▸ GIVEN INFORMATION
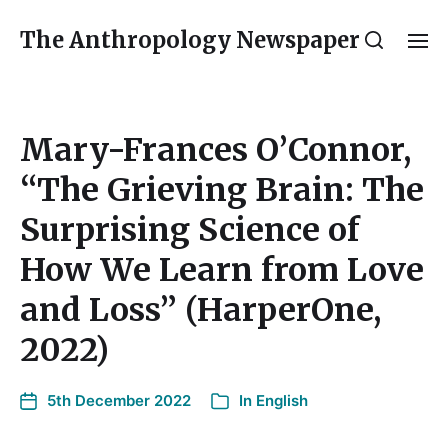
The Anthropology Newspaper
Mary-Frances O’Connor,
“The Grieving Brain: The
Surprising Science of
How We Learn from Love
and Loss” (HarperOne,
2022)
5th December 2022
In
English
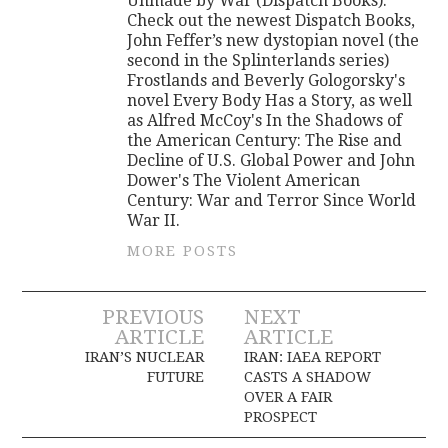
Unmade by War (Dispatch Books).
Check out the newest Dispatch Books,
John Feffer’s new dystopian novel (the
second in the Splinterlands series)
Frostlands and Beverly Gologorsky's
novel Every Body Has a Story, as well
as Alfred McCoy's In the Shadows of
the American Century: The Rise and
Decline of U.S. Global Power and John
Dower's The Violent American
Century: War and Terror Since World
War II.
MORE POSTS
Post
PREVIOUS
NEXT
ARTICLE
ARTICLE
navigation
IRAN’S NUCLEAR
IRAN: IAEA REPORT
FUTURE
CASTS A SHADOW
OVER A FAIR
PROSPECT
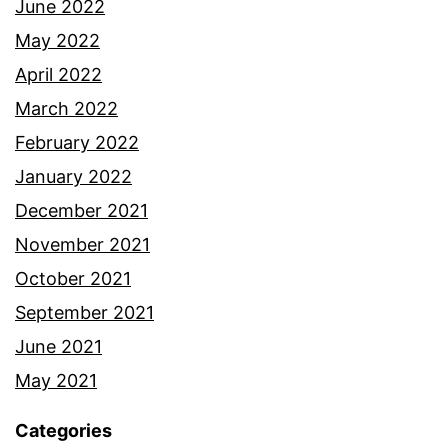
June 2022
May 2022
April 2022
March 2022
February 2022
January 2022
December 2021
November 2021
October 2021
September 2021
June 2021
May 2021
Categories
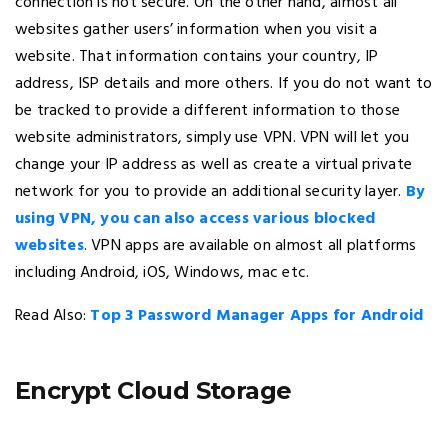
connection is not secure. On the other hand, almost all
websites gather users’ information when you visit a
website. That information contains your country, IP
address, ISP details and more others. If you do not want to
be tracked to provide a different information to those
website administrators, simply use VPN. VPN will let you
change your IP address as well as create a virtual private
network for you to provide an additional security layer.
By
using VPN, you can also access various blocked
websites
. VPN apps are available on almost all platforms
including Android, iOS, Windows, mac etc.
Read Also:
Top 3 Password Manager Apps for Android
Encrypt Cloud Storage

▸ WHAT IS BEING ASKED
Write out the data above in full and exactly, but without the pictures.

▸ ANSWER BOX
The Anthropology Newspaper
Mary-Frances O’Connor,
“The Grieving Brain: The
Surprising Science of
How We Learn from Love
and Loss” (HarperOne,
2022)
5th December 2022
In
English
Unmade by War (Dispatch Books).
Check out the newest Dispatch Books,
John Feffer’s new dystopian novel (the
second in the Splinterlands series)
Frostlands and Beverly Gologorsky's
novel Every Body Has a Story, as well
as Alfred McCoy's In the Shadows of
the American Century: The Rise and
Decline of U.S. Global Power and John
Dower's The Violent American
Century: War and Terror Since World
War II.
MORE POSTS
Post
PREVIOUS
NEXT
ARTICLE
ARTICLE
navigation
IRAN’S NUCLEAR
IRAN: IAEA REPORT
FUTURE
CASTS A SHADOW
OVER A FAIR
PROSPECT
June 2022
May 2022
April 2022
March 2022
February 2022
January 2022
December 2021
November 2021
October 2021
September 2021
June 2021
May 2021
Categories
connection is not secure. On the other hand, almost all
websites gather users’ information when you visit a
website. That information contains your country, IP
address, ISP details and more others. If you do not want to
be tracked to provide a different information to those
website administrators, simply use VPN. VPN will let you
change your IP address as well as create a virtual private
network for you to provide an additional security layer.
By
using VPN, you can also access various blocked
websites
. VPN apps are available on almost all platforms
including Android, iOS, Windows, mac etc.
Read Also:
Top 3 Password Manager Apps for Android
Encrypt Cloud Storage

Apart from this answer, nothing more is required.